Data listing Block Start

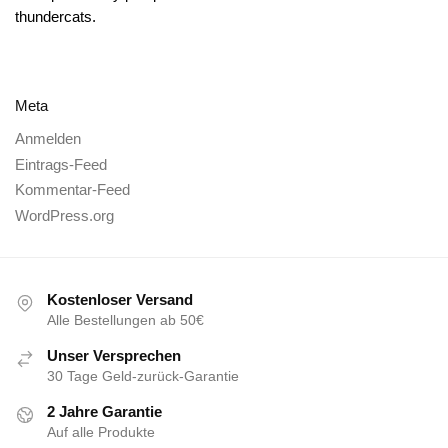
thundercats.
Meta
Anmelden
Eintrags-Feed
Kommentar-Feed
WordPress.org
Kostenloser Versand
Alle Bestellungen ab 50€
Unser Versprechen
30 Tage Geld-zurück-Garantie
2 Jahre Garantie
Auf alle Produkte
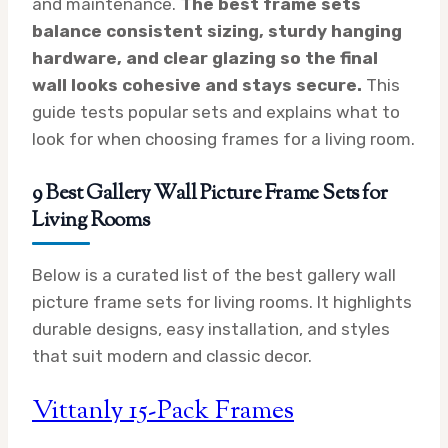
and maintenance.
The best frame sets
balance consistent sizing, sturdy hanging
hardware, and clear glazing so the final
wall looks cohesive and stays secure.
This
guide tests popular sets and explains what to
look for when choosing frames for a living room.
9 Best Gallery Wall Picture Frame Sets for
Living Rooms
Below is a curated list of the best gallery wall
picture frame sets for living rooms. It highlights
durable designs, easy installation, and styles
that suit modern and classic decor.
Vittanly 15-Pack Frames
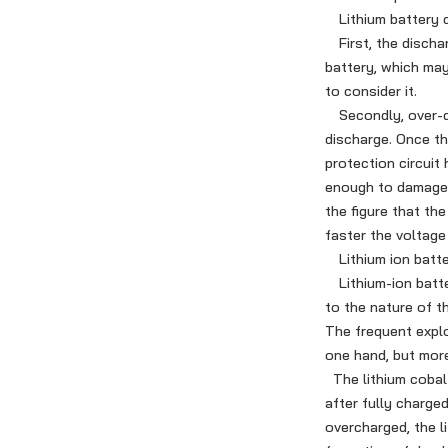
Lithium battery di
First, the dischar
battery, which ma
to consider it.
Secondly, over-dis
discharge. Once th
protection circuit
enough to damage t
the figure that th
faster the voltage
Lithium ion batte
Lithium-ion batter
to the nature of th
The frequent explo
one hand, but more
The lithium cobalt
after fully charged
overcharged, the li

Data listing Block End
Data listing Block Start

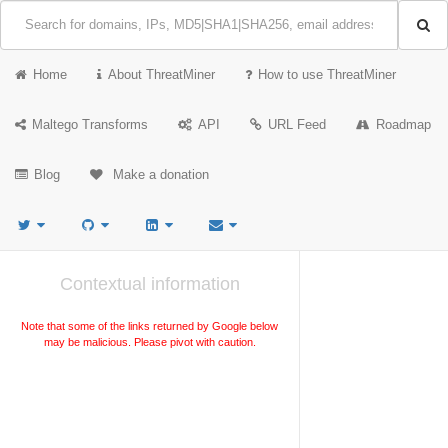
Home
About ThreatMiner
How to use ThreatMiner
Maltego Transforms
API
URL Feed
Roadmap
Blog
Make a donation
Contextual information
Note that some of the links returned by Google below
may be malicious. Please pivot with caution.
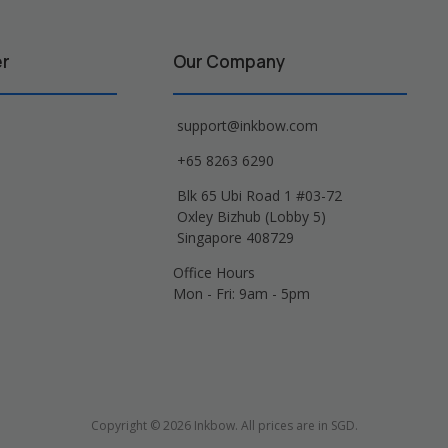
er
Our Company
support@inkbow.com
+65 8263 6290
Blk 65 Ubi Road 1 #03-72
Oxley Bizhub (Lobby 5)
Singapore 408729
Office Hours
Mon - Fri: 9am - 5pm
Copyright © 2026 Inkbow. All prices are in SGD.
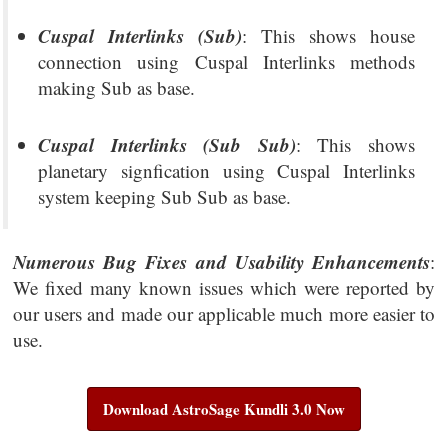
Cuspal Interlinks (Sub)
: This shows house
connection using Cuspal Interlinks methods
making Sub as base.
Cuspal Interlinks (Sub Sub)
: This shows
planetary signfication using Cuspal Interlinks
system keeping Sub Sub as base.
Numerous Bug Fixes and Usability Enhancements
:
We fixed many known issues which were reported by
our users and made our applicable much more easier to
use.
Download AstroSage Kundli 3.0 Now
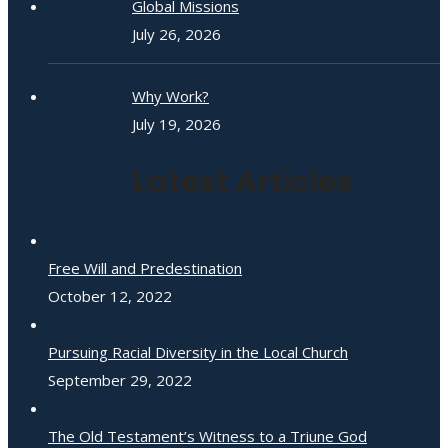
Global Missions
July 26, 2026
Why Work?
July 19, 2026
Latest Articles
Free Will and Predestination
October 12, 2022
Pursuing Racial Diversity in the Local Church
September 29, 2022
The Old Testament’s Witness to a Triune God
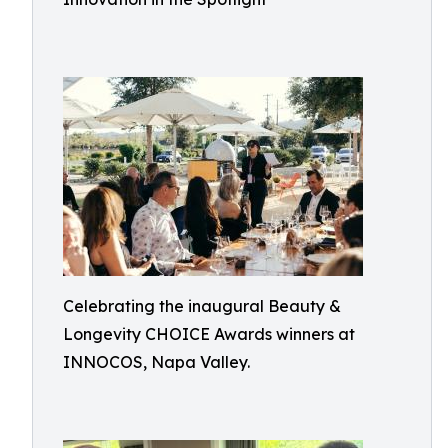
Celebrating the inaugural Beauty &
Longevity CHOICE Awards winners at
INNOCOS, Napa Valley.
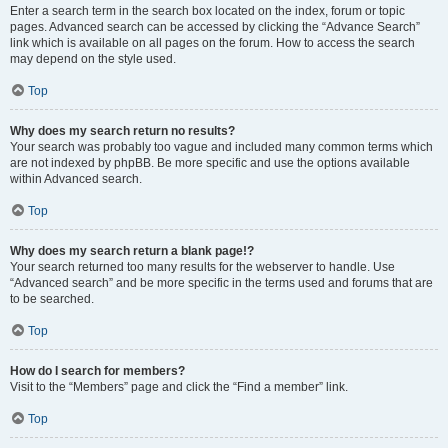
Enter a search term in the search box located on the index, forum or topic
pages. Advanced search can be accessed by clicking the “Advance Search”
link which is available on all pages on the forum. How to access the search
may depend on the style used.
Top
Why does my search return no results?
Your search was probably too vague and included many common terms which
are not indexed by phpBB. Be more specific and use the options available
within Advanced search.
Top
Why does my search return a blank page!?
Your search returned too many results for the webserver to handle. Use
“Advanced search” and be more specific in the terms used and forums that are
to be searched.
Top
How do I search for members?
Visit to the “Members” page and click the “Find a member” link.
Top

Data listing Block End
Data listing Block Start

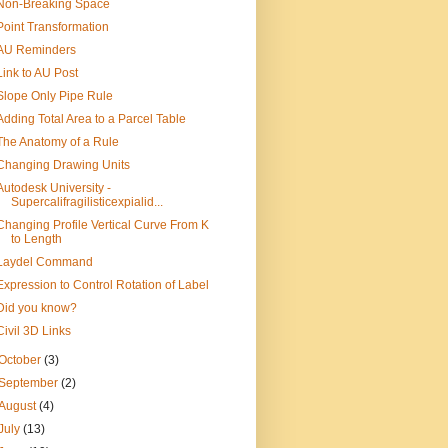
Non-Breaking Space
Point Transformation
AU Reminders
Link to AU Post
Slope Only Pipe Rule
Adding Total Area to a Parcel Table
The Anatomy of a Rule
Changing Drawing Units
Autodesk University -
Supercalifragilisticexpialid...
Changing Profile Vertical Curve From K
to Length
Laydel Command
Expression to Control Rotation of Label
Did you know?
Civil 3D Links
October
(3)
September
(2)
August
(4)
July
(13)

Data listing Block End

### What the task asks
Above are some records. Report the number of their lines that include "terms", and add nothing else.

### The completed task
2